_Exercise_: If a line appears in the data below, it must appear in your answer exactly as given.

_Input records_:
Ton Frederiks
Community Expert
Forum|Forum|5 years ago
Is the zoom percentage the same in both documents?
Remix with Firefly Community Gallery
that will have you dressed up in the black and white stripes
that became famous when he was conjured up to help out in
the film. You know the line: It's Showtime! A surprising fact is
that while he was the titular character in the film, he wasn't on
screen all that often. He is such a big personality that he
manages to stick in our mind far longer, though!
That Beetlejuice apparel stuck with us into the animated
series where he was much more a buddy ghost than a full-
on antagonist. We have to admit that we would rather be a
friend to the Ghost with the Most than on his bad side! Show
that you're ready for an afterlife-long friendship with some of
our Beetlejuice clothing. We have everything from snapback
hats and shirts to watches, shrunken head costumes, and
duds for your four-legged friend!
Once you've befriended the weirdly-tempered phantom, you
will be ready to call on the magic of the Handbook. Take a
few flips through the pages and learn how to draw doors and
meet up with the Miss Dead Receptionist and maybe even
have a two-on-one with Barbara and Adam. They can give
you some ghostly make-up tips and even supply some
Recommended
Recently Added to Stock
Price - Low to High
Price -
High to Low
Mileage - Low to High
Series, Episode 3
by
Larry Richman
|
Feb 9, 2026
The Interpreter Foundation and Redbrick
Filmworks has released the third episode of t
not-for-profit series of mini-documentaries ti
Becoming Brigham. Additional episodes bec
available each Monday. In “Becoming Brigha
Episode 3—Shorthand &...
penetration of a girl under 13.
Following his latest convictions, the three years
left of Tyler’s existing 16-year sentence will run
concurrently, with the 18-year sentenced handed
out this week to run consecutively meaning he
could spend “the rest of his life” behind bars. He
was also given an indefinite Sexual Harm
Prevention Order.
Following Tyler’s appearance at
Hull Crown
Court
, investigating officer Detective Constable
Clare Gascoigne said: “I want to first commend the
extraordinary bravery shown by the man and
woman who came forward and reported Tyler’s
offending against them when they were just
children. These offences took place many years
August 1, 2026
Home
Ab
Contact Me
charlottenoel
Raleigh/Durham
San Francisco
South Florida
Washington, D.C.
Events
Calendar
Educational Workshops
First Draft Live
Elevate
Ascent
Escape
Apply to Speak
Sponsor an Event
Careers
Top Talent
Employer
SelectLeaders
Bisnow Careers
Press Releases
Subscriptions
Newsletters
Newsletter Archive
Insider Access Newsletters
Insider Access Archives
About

_Response to the exercise_:
Ton Frederiks
Community Expert
Forum|Forum|5 years ago
Is the zoom percentage the same in both documents?
Remix with Firefly Community Gallery
that will have you dressed up in the black and white stripes
that became famous when he was conjured up to help out in
the film. You know the line: It's Showtime! A surprising fact is
that while he was the titular character in the film, he wasn't on
screen all that often. He is such a big personality that he
manages to stick in our mind far longer, though!
That Beetlejuice apparel stuck with us into the animated
series where he was much more a buddy ghost than a full-
on antagonist. We have to admit that we would rather be a
friend to the Ghost with the Most than on his bad side! Show
that you're ready for an afterlife-long friendship with some of
our Beetlejuice clothing. We have everything from snapback
hats and shirts to watches, shrunken head costumes, and
duds for your four-legged friend!
Once you've befriended the weirdly-tempered phantom, you
will be ready to call on the magic of the Handbook. Take a
few flips through the pages and learn how to draw doors and
meet up with the Miss Dead Receptionist and maybe even
have a two-on-one with Barbara and Adam. They can give
you some ghostly make-up tips and even supply some
Recommended
Recently Added to Stock
Price - Low to High
Price -
High to Low
Mileage - Low to High
Series, Episode 3
by
Larry Richman
|
Feb 9, 2026
The Interpreter Foundation and Redbrick
Filmworks has released the third episode of t
not-for-profit series of mini-documentaries ti
Becoming Brigham. Additional episodes bec
available each Monday. In “Becoming Brigha
Episode 3—Shorthand &...
penetration of a girl under 13.
Following his latest convictions, the three years
left of Tyler’s existing 16-year sentence will run
concurrently, with the 18-year sentenced handed
out this week to run consecutively meaning he
could spend “the rest of his life” behind bars. He
was also given an indefinite Sexual Harm
Prevention Order.
Following Tyler’s appearance at
Hull Crown
Court
, investigating officer Detective Constable
Clare Gascoigne said: “I want to first commend the
extraordinary bravery shown by the man and
woman who came forward and reported Tyler’s
offending against them when they were just
children. These offences took place many years
August 1, 2026
Home
Ab
Contact Me
charlottenoel
Raleigh/Durham
San Francisco
South Florida
Washington, D.C.
Events
Calendar
Educational Workshops
First Draft Live
Elevate
Ascent
Escape
Apply to Speak
Sponsor an Event
Careers
Top Talent
Employer
SelectLeaders
Bisnow Careers
Press Releases
Subscriptions
Newsletters
Newsletter Archive
Insider Access Newsletters
Insider Access Archives
About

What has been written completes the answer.